* [Extracted data entries]
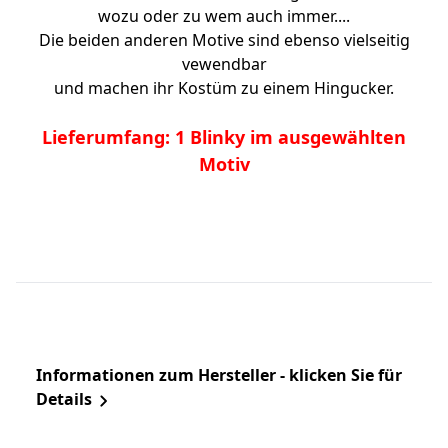
wozu oder zu wem auch immer....
Die beiden anderen Motive sind ebenso vielseitig
vewendbar
und machen ihr Kostüm zu einem Hingucker.
Lieferumfang: 1 Blinky im ausgewählten
Motiv
Informationen zum Hersteller - klicken Sie für
Details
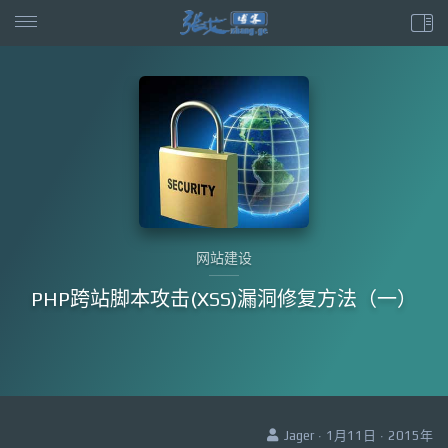
网站建设
PHP跨站脚本攻击(XSS)漏洞修复方法（一）
Jager · 1月11日 · 2015年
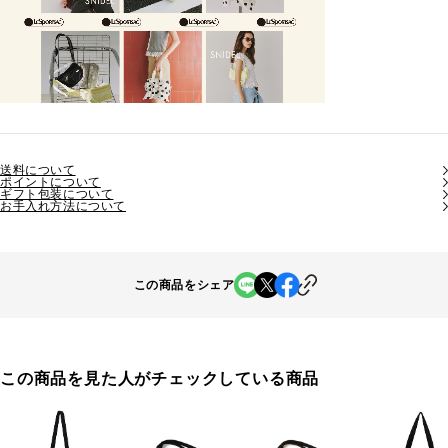
送料について
ポイントについて
ギフト包装について
お手入れ方法について
この商品をシェア
この商品を見た人がチェックしている商品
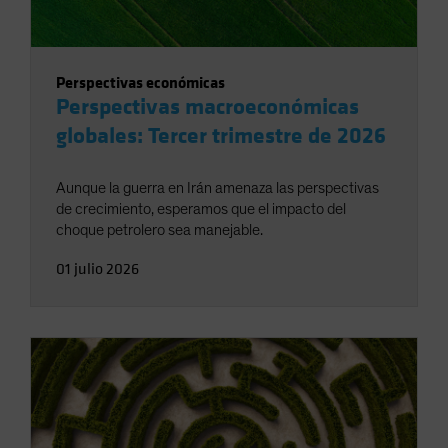
Perspectivas económicas
Perspectivas macroeconómicas
globales: Tercer trimestre de 2026
Aunque la guerra en Irán amenaza las perspectivas
de crecimiento, esperamos que el impacto del
choque petrolero sea manejable.
01 julio 2026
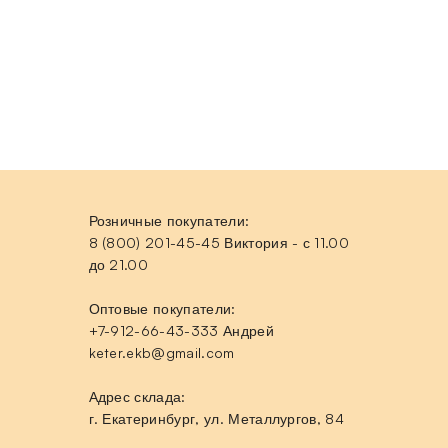
Розничные покупатели:
8 (800) 201-45-45 Виктория - с 11.00
до 21.00
Оптовые покупатели:
+7-912-66-43-333 Андрей
keter.ekb@gmail.com
Адрес склада:
г. Екатеринбург, ул. Металлургов, 84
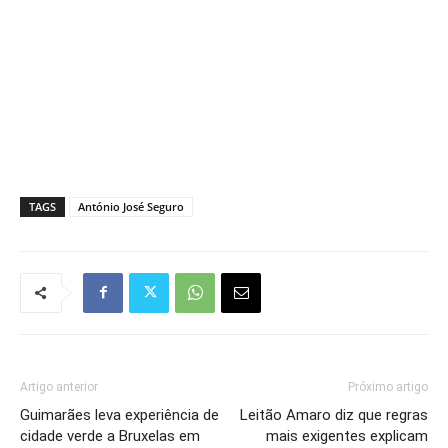
TAGS
António José Seguro
Artigo anterior
Próximo artigo
Guimarães leva experiência de
Leitão Amaro diz que regras
cidade verde a Bruxelas em
mais exigentes explicam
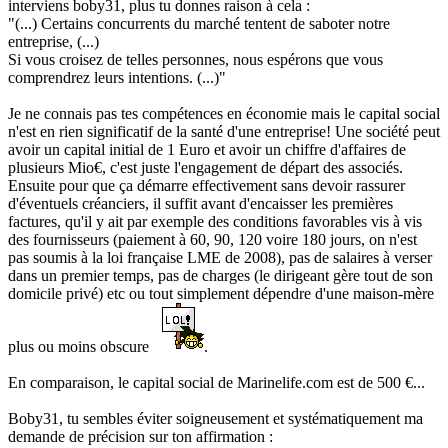
interviens boby31, plus tu donnes raison à cela :
"(...) Certains concurrents du marché tentent de saboter notre
entreprise, (...)
Si vous croisez de telles personnes, nous espérons que vous
comprendrez leurs intentions. (...)"
Je ne connais pas tes compétences en économie mais le capital social
n'est en rien significatif de la santé d'une entreprise! Une société peut
avoir un capital initial de 1 Euro et avoir un chiffre d'affaires de
plusieurs Mio€, c'est juste l'engagement de départ des associés.
Ensuite pour que ça démarre effectivement sans devoir rassurer
d'éventuels créanciers, il suffit avant d'encaisser les premières
factures, qu'il y ait par exemple des conditions favorables vis à vis
des fournisseurs (paiement à 60, 90, 120 voire 180 jours, on n'est
pas soumis à la loi française LME de 2008), pas de salaires à verser
dans un premier temps, pas de charges (le dirigeant gère tout de son
domicile privé) etc ou tout simplement dépendre d'une maison-mère
plus ou moins obscure
.
En comparaison, le capital social de Marinelife.com est de 500 €...
Boby31, tu sembles éviter soigneusement et systématiquement ma
demande de précision sur ton affirmation :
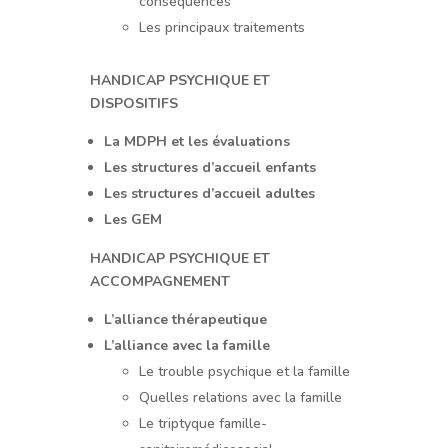
conséquences
Les principaux traitements
HANDICAP PSYCHIQUE ET
DISPOSITIFS
La MDPH et les évaluations
Les structures d’accueil enfants
Les structures d’accueil adultes
Les GEM
HANDICAP PSYCHIQUE ET
ACCOMPAGNEMENT
L’alliance thérapeutique
L’alliance avec la famille
Le trouble psychique et la famille
Quelles relations avec la famille
Le triptyque famille-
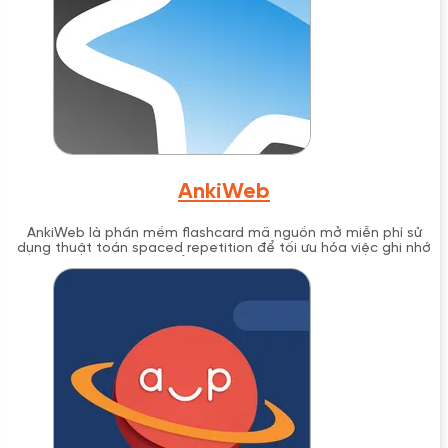
AnkiWeb
AnkiWeb là phần mềm flashcard mã nguồn mở miễn phí sử
dụng thuật toán spaced repetition để tối ưu hóa việc ghi nhớ
dài hạn, phát triển bởi Damien Elmes từ 2006.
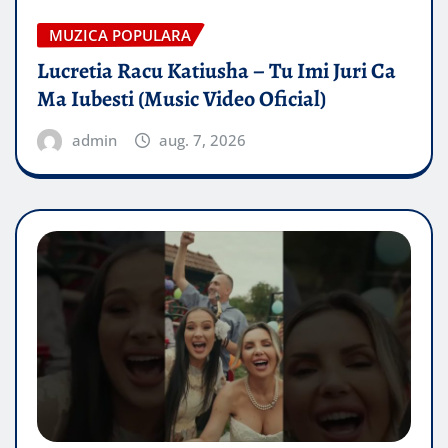
MUZICA POPULARA
Lucretia Racu Katiusha – Tu Imi Juri Ca
Ma Iubesti (Music Video Oficial)
admin
aug. 7, 2026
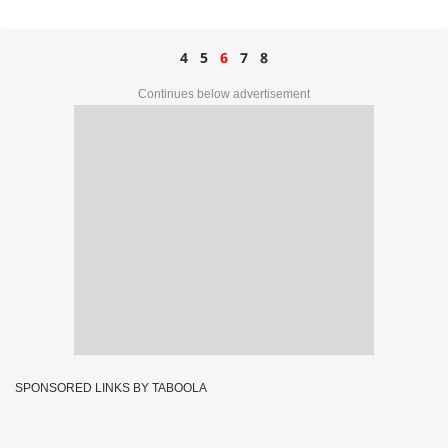
4
5
6
7
8
Continues below advertisement
SPONSORED LINKS BY TABOOLA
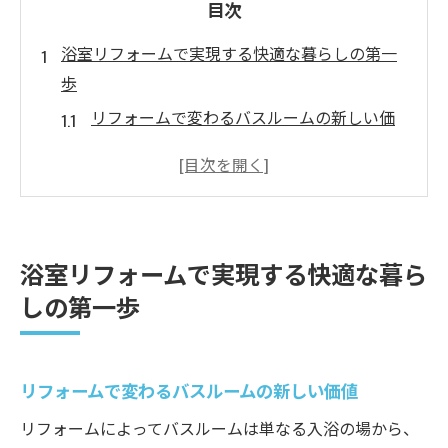
目次
浴室リフォームで実現する快適な暮らしの第一
歩
リフォームで変わるバスルームの新しい価
値
快適性を追求したデザインと機能の調和
エコロジーと節約を考慮した浴室の改造
家族全員が満足するバスルームのプランニ
浴室リフォームで実現する快適な暮ら
ング
しの第一歩
リフォームで叶えるリラクゼーションスペ
ース
未来を見据えた耐久性とメンテナンスの重
リフォームで変わるバスルームの新しい価値
要性
リフォームによってバスルームは単なる入浴の場から、
東篠崎町のバスルームデザイン最新トレンド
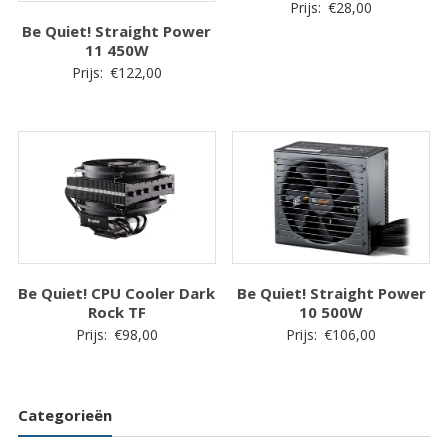
Prijs:
€
28,00
Be Quiet! Straight Power
11 450W
Prijs:
€
122,00
Be Quiet! CPU Cooler Dark
Be Quiet! Straight Power
Rock TF
10 500W
Prijs:
€
98,00
Prijs:
€
106,00
Categorieën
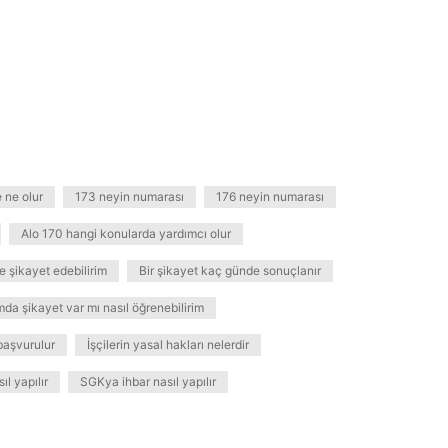
 ne olur
173 neyin numarası
176 neyin numarası
Alo 170 hangi konularda yardımcı olur
ye şikayet edebilirim
Bir şikayet kaç günde sonuçlanır
da şikayet var mı nasıl öğrenebilirim
 başvurulur
İşçilerin yasal hakları nelerdir
ıl yapılır
SGKya ihbar nasıl yapılır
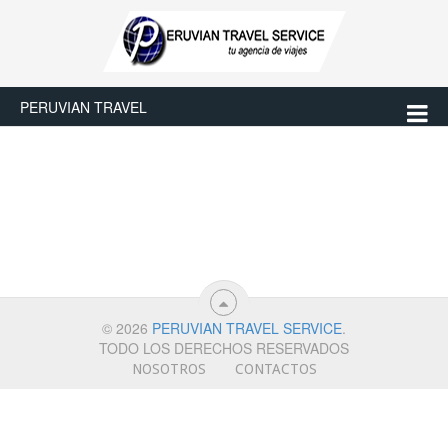
PERUVIAN TRAVEL
© 2026
PERUVIAN TRAVEL SERVICE
.
TODO LOS DERECHOS RESERVADOS
NOSOTROS
CONTACTOS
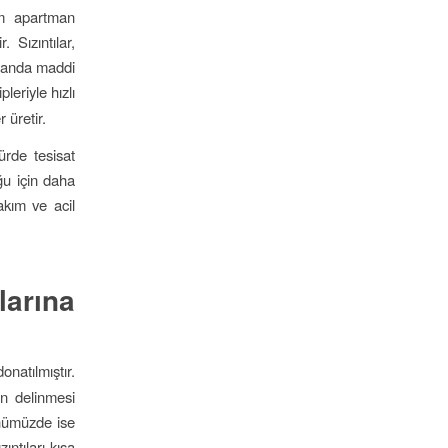
em apartman
 Sızıntılar,
amanda maddi
leriyle hızlı
 üretir.
türde tesisat
ğu için daha
akım ve acil
larına
natılmıştır.
ın delinmesi
nümüzde ise
ıntıları kısa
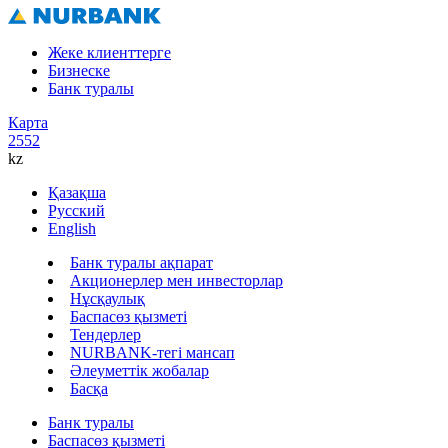
Жеке клиенттерге
Бизнеске
Банк туралы
Карта
2552
kz
Қазақша
Русский
English
Банк туралы ақпарат
Акционерлер мен инвесторлар
Нұсқаулық
Баспасөз қызметі
Тендерлер
NURBANK-тегі мансап
Әлеуметтік жобалар
Басқа
Банк туралы
Баспасөз қызметі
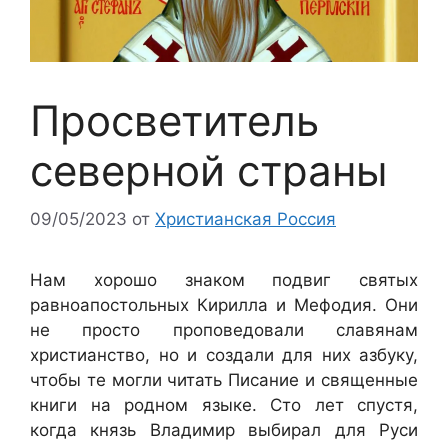
Просветитель
северной страны
09/05/2023
от
Христианская Россия
Нам хорошо знаком подвиг святых
равноапостольных Кирилла и Мефодия. Они
не просто проповедовали славянам
христианство, но и создали для них азбуку,
чтобы те могли читать Писание и священные
книги на родном языке. Сто лет спустя,
когда князь Владимир выбирал для Руси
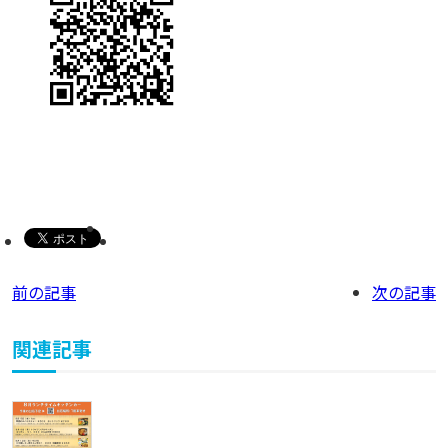
前の記事
次の記事
関連記事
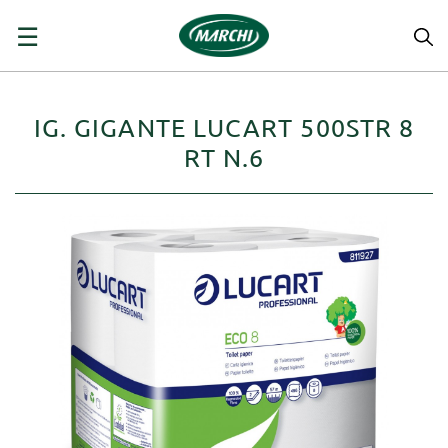
navigazione
☰
Toggle
IG. GIGANTE LUCART 500STR 8
RT N.6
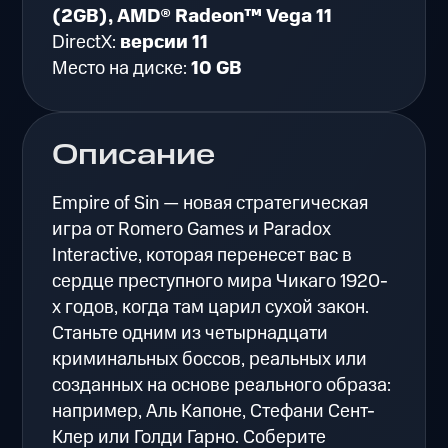
(2GB), AMD® Radeon™ Vega 11
DirectX:
версии 11
Место на диске:
10 GB
Описание
Empire of Sin — новая стратегическая
игра от Romero Games и Paradox
Interactive, которая перенесет вас в
сердце преступного мира Чикаго 1920-
х годов, когда там царил сухой закон.
Станьте одним из четырнадцати
криминальных боссов, реальных или
созданных на основе реального образа:
например, Аль Капоне, Стефани Сент-
Клер или Голди Гарно. Соберите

* [PROBLEM TO WORK ON] The required answer is the lines from the one that contains "Bir şikayet kaç günde sonuçlanır" through the last line of the records, restated word for word, with every picture dropped.

* [RESPONSE]
Bir şikayet kaç günde sonuçlanır
da şikayet var mı nasıl öğrenebilirim
 başvurulur
İşçilerin yasal hakları nelerdir
ıl yapılır
SGKya ihbar nasıl yapılır
PERUVIAN TRAVEL
© 2026
PERUVIAN TRAVEL SERVICE
.
TODO LOS DERECHOS RESERVADOS
NOSOTROS
CONTACTOS
em apartman
 Sızıntılar,
amanda maddi
leriyle hızlı
 üretir.
türde tesisat
ğu için daha
akım ve acil
larına
natılmıştır.
ın delinmesi
nümüzde ise
ıntıları kısa
Жеке клиенттерге
Бизнеске
Банк туралы
Карта
2552
kz
Қазақша
Русский
English
Банк туралы ақпарат
Акционерлер мен инвесторлар
Нұсқаулық
Баспасөз қызметі
Тендерлер
NURBANK-тегі мансап
Әлеуметтік жобалар
Басқа
Банк туралы
Баспасөз қызметі
Просветитель
северной страны
09/05/2023
от
Христианская Россия
Нам хорошо знаком подвиг святых
равноапостольных Кирилла и Мефодия. Они
не просто проповедовали славянам
христианство, но и создали для них азбуку,
чтобы те могли читать Писание и священные
книги на родном языке. Сто лет спустя,
когда князь Владимир выбирал для Руси
前の記事
次の記事
関連記事
navigazione
☰
Toggle
IG. GIGANTE LUCART 500STR 8
RT N.6
(2GB), AMD® Radeon™ Vega 11
DirectX:
версии 11
Место на диске:
10 GB
Описание
Empire of Sin — новая стратегическая
игра от Romero Games и Paradox
Interactive, которая перенесет вас в
сердце преступного мира Чикаго 1920-
х годов, когда там царил сухой закон.
Станьте одним из четырнадцати
криминальных боссов, реальных или
созданных на основе реального образа:
например, Аль Капоне, Стефани Сент-
Клер или Голди Гарно. Соберите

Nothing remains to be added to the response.